The backlash was clearly greater than FTUSA had anticipated, and so the organization opted for diplomacy and went back to the drawing board. Yesterday, it announced a revised proposal that addresses some of the main contentions.
Chief among these is the decision to set a higher certification bar for products with multiple ingredients. The new “Fair Trade Certified” label will go to products containing 100% fair trade certified ingredients. The next step down, the “Fair Trade Certified Ingredients” label, will require 100% certification of the commonly associated ingredient (cocoa in a chocolate bar, for example) and at least 20% of the total ingredients certified.
The colorful new seals — designed to “pop better on the shelf”, according to FTUSA’s graphic designer — will help consumers pick out those products with the highest amount of fair trade ingredients. That’s an important distinction that would have been lost under the initial proposal, which stated that products containing at least 20% fair trade ingredients could receive the “certified” label and were not required to have all commercially available fair trade ingredients certified.

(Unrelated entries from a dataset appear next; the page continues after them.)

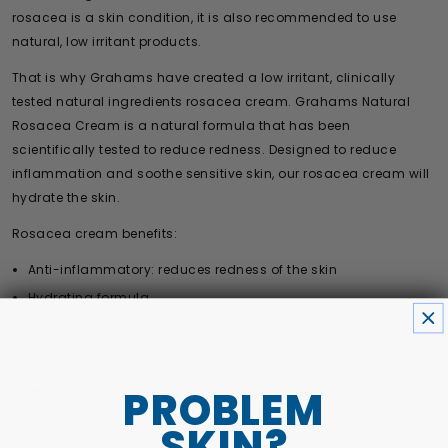
rosacea is a skin condition, it is also recommended to use
natural, low irritant products.
That is why Grahams have created a low irritant, clinically
tested natural ingredients rosacea cream. Grahams Natural
Rosacea Cream is a natural formula that has been
scientifically tested to reduce redness. Designed to reduce
inflammation and soothe sensitive skin, our rosacea cream will
hydrate the skin.
Rosacea cream benefits:
Anti-inflammatory: reduces redness of the skin
Hydrating formula
Gentle for sensitive skin
Clinically tested natural ingredients
How to use:
PROBLEM
Our Rosacea Cream can be used in the following ways:
SKIN?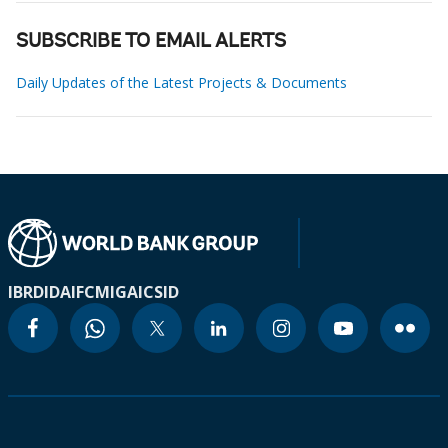
SUBSCRIBE TO EMAIL ALERTS
Daily Updates of the Latest Projects & Documents
IBRD
IDA
IFC
MIGA
ICSID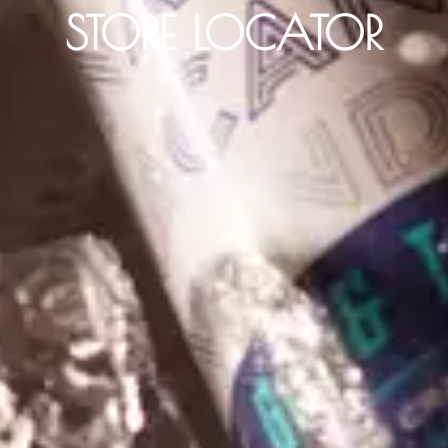
STORE LOCATOR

So in its revision, FTUSA addressed confusion surrounding certification and marketing. Where questions still remain is the organization’s sourcing policies, which were a major sticking point under the initial proposal with critics like the Organic Consumers Association. To grow the number of fair trade products in the market, FTUSA wants to open up certification to larger producers in categories like coffee and sugar. In an interview I conducted back in October, an FTUSA spokeswoman said the organization wants to expand its network to include not just smallholder farms, but estates and plantations that rely on hired labor as well. Some categories, like tea, already source from both small farms and estates, and the goal would be to make that uniform across all ingredients.
But critics like Ryan Zinn of the OCA’s Fair World Project contend there’s no need to expand to large producers in certain categories. Nearly three quarters of fair trade eligible coffee, he told me, comes from smallholder farms. FTUSA, he said, should continue working with these producers and strengthening that pipeline before expanding to other sources.
Balancing commercial interests and the ideals of a movement is tricky, and so far it’s been a productive back-and-forth so far between FTUSA and its critics. It’s encouraging to see the organization is open to changing its policies. More changes could be on the way, too, as FTUSA has opened its new policy to comments over the next 60 days.